A graduate of Trent University (BA Hons) and Middlebury College (MA) with degrees in English Literature, Jo-Anne Kingstone started her career in independent schools at Ridley College as an English teacher. In the years between that first year at Ridley and today, she has experienced a wide variety of teaching and learning environments, assuming all the traditional roles of a boarding school “triple-threat” teacher, with responsibilities in the classroom, on the playing field and in the dormitories. Throughout her career she has dedicated herself to education and, further, to the ideals and practicalities of living and working in communities such as those created by independent schools.
Jo-Anne’s two most recent posts speak specifically to her professional development journey. After spending eight years at The Webb Schools in California where she was first the Director of Student Life and then Associate Dean, she returned to Canada to assume the role of Deputy Head at Shawnigan Lake School on Vancouver Island. At Webb,
Jo-Anne’s role included the management of girls' school programs and activities, the residential program, co-curricular program development, leadership development and discipline. She sat on the Admissions Committee and the Student Life Committee and worked with various task forces that undertook research around brain and gender based learning, the design and implementation of a new daily schedule, the introduction of technology in the classroom and a review of the honor code and its efficacy in the 21st Century school.
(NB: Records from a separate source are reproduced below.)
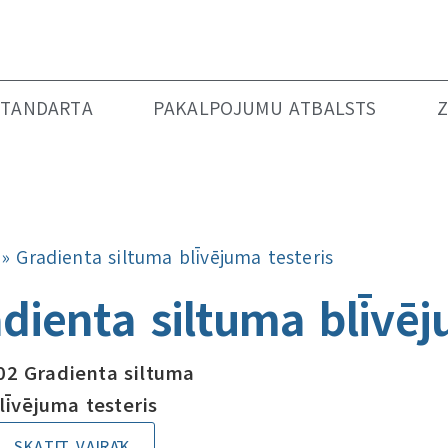
n
STANDARTA
PAKALPOJUMU ATBALSTS
Z
»
Gradienta siltuma blīvējuma testeris
dienta siltuma blīvēj
02 Gradienta siltuma
līvējuma testeris
SKATĪT VAIRĀK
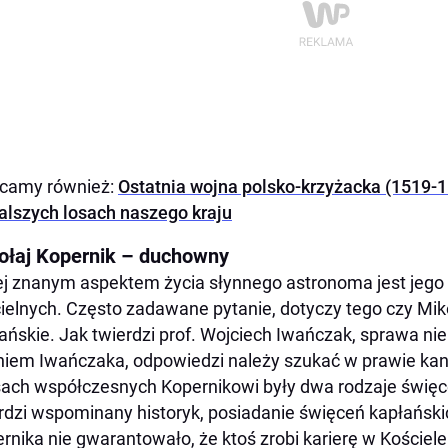
ecamy również:
Ostatnia wojna polsko-krzyżacka (1519-15
alszych losach naszego kraju
ołaj Kopernik – duchowny
j znanym aspektem życia słynnego astronoma jest jego 
ielnych. Często zadawane pytanie, dotyczy tego czy Mik
ańskie. Jak twierdzi prof. Wojciech Iwańczak, sprawa nie
iem Iwańczaka, odpowiedzi należy szukać w prawie ka
ach współczesnych Kopernikowi były dwa rodzaje święce
rdzi wspominany historyk, posiadanie święceń kapłański
rnika nie gwarantowało, że ktoś zrobi karierę w Kościel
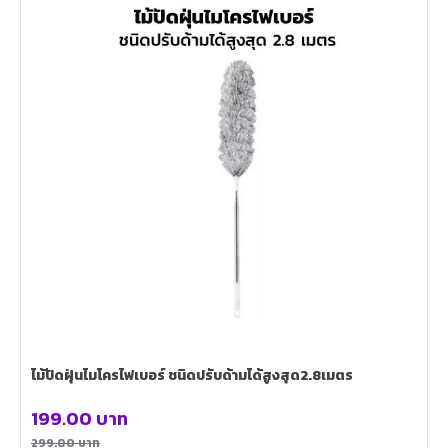
ไม้ปัดฝุ่นไมโครไฟเบอร์ ชนิดปรับด้ามได้สูงสุด2.8เมตร
199.00
บาท
299.00
บาท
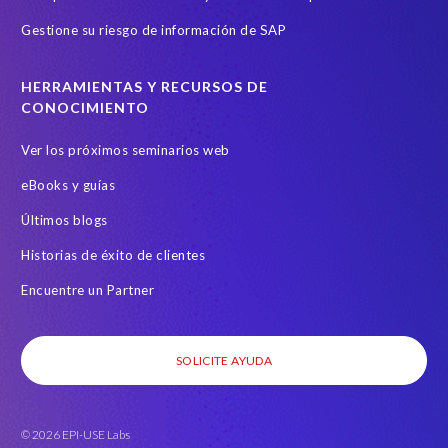
Gestione su riesgo de información de SAP
HERRAMIENTAS Y RECURSOS DE
CONOCIMIENTO
Ver los próximos seminarios web
eBooks y guías
Últimos blogs
Historias de éxito de clientes
Encuentre un Partner
SOLICITE AYUDA
© 2026 EPI-USE Labs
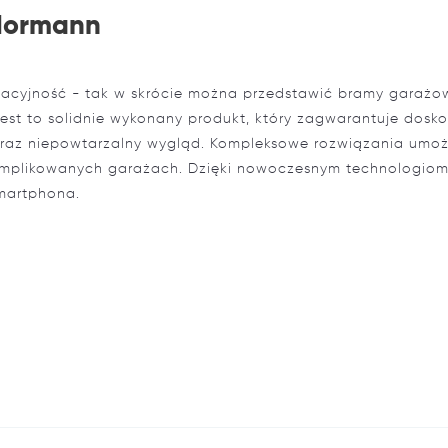
Hormann
wacyjność - tak w skrócie można przedstawić bramy garażo
est to solidnie wykonany produkt, który zagwarantuje dosko
oraz niepowtarzalny wygląd. Kompleksowe rozwiązania umoż
omplikowanych garażach. Dzięki nowoczesnym technologio
martphona.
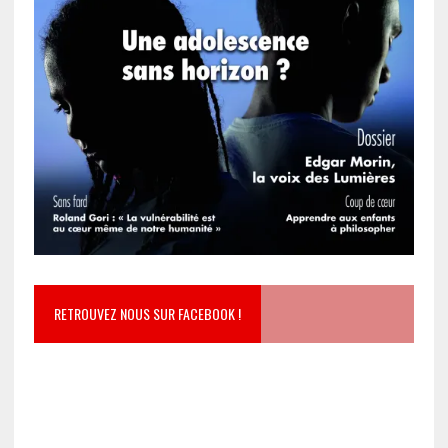
RETROUVEZ NOUS SUR FACEBOOK !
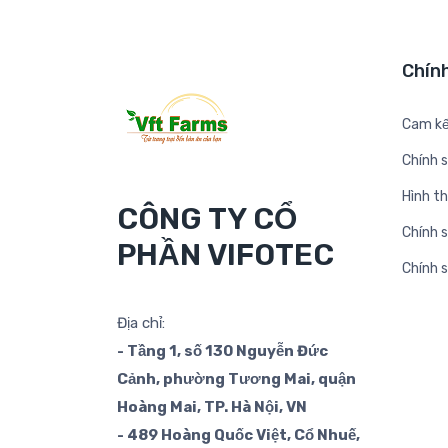
Chín
Cam kế
Chính 
Hình t
CÔNG TY CỔ
Chính s
PHẦN VIFOTEC
Chính 
Địa chỉ:
- Tầng 1, số 130 Nguyễn Đức
Cảnh, phường Tương Mai, quận
Hoàng Mai, TP. Hà Nội, VN
- 489 Hoàng Quốc Việt, Cổ Nhuế,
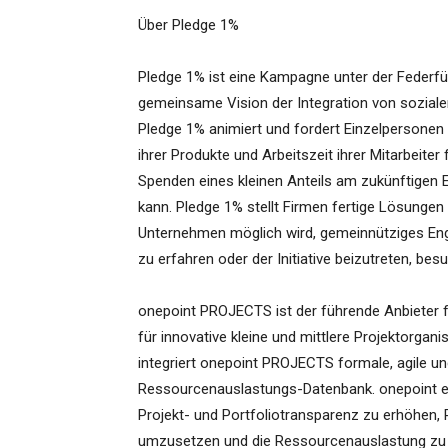
Über Pledge 1%
Pledge 1% ist eine Kampagne unter der Federfüh
gemeinsame Vision der Integration von sozial
Pledge 1% animiert und fordert Einzelpersonen 
ihrer Produkte und Arbeitszeit ihrer Mitarbeiter
Spenden eines kleinen Anteils am zukünftigen 
kann. Pledge 1% stellt Firmen fertige Lösungen
Unternehmen möglich wird, gemeinnütziges Eng
zu erfahren oder der Initiative beizutreten, be
onepoint PROJECTS ist der führende Anbieter f
für innovative kleine und mittlere Projektorg
integriert onepoint PROJECTS formale, agile und
Ressourcenauslastungs-Datenbank. onepoint erm
Projekt- und Portfoliotransparenz zu erhöhen, P
umzusetzen und die Ressourcenauslastung zu o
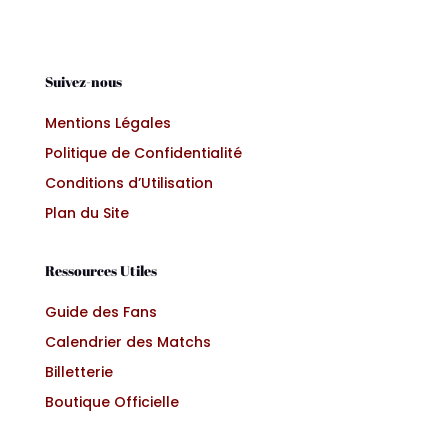
Suivez-nous
Mentions Légales
Politique de Confidentialité
Conditions d’Utilisation
Plan du Site
Ressources Utiles
Guide des Fans
Calendrier des Matchs
Billetterie
Boutique Officielle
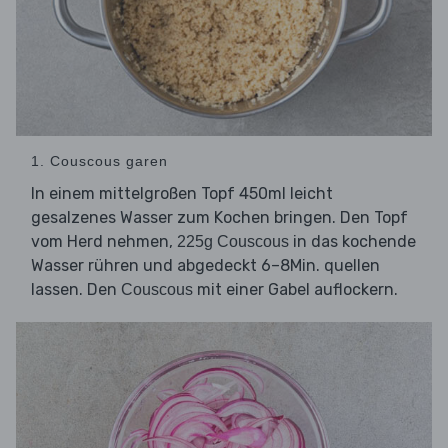
1. Couscous garen
In einem mittelgroßen Topf 450ml leicht
gesalzenes Wasser zum Kochen bringen. Den Topf
vom Herd nehmen,
in das kochende
225g Couscous
Wasser rühren und abgedeckt 6–8Min. quellen
lassen. Den
mit einer Gabel auflockern.
Couscous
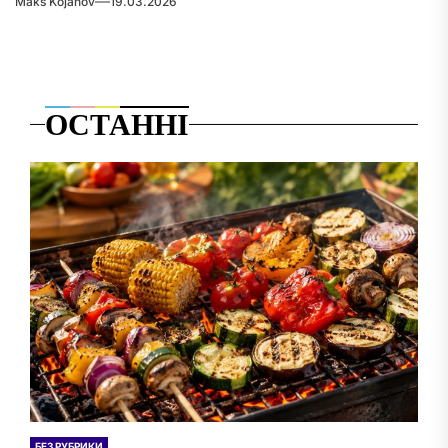
Maks Kojanov
19.03.2026
ОСТАННІ
БЕЗ РУБРИКИ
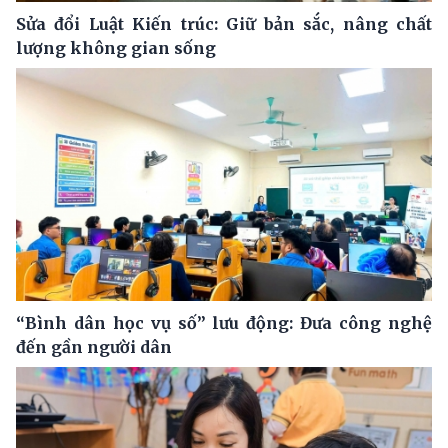
Sửa đổi Luật Kiến trúc: Giữ bản sắc, nâng chất
lượng không gian sống
“Bình dân học vụ số” lưu động: Đưa công nghệ
đến gần người dân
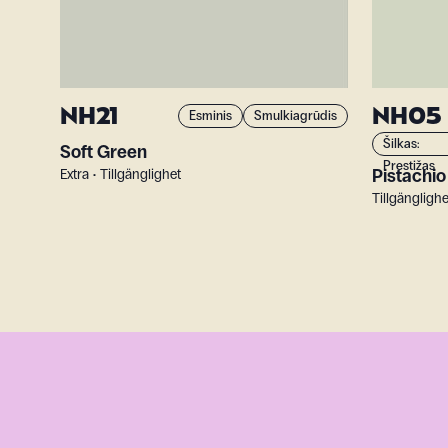
NH21
NH05
Esminis
Smulkiagrūdis
Šilkas:
Soft Green
Prestižas
Pistachi
Extra • Tillgänglighet
Tillgänglighe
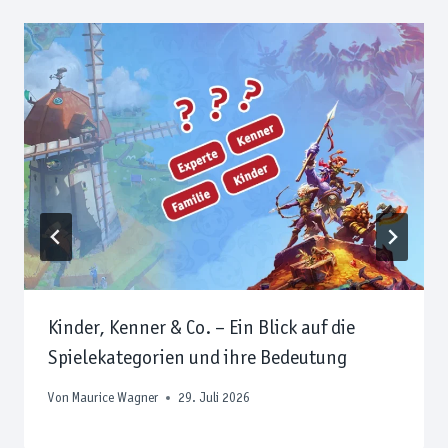
Kinder, Kenner & Co. – Ein Blick auf die
Spielekategorien und ihre Bedeutung
Von
Maurice Wagner
29. Juli 2026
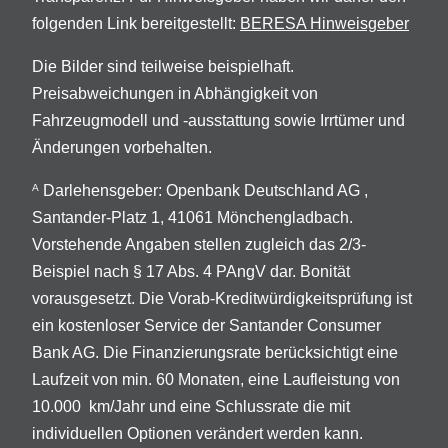
folgenden Link bereitgestellt:
BERESA Hinweisgeber
Die Bilder sind teilweise beispielhaft.
Preisabweichungen in Abhängigkeit von
Fahrzeugmodell und -ausstattung sowie Irrtümer und
Änderungen vorbehalten.
Darlehensgeber: Openbank Deutschland AG ,
A
Santander-Platz 1, 41061 Mönchengladbach.
Vorstehende Angaben stellen zugleich das 2/3-
Beispiel nach § 17 Abs. 4 PAngV dar. Bonität
vorausgesetzt. Die Vorab-Kreditwürdigkeitsprüfung ist
ein kostenloser Service der Santander Consumer
Bank AG. Die Finanzierungsrate berücksichtigt eine
Laufzeit von min. 60 Monaten, eine Laufleistung von
10.000 km/Jahr und eine Schlussrate die mit
individuellen Optionen verändert werden kann.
As Deputy Head at Shawnigan, Jo-Anne has matched many of these same areas of responsibility, but has also added oversight of the academic program, the calendar and daily schedule, co-curricular programs and development of the teaching faculty. Most recently, she led a full review of the daily academic timetable and with the Head restructured the faculty evaluation process. She has been through three institutional strategic planning processes, worked on various board committees and sat on visiting teams for accreditation in California, Oregon and in Canada. Six years on The Association of Boarding Schools (TABS) Board and four years as a member of the TABS teaching faculty have further broadened her understanding of school cultures and the characteristics of exemplary learning communities.
When asked what attracts her to the role of Director of Programs for CAIS, her answer is as follows:
“I have a great passion for the growth and success of young people. I never cease to marvel at the resilience, kindness, intelligence, talent, determination and compassion I witness in the young men and women I work with each and every day. It is absolutely inspiring. Further, I stand in awe of the commitment and passion independent school teachers and leaders express through their work with these young people. That schools such as ours exist is a testament to the ethical obligations of the teacher that go well beyond communicating a set of mathematical principles or grammatical structures; although these too are integral to our success. It would be a privilege to be involved with CAIS schools across the country, to engage in conversation with those students and those teachers, with their leadership and their governing bodies, to share best practices and to work collaboratively to create pathways to excellence for Canadian independent schools.”
Jo-Anne is married with two grown children. When not running the trails of Vancouver Island, she can be found sitting reading a good book and enjoying a cup of good strong coffee.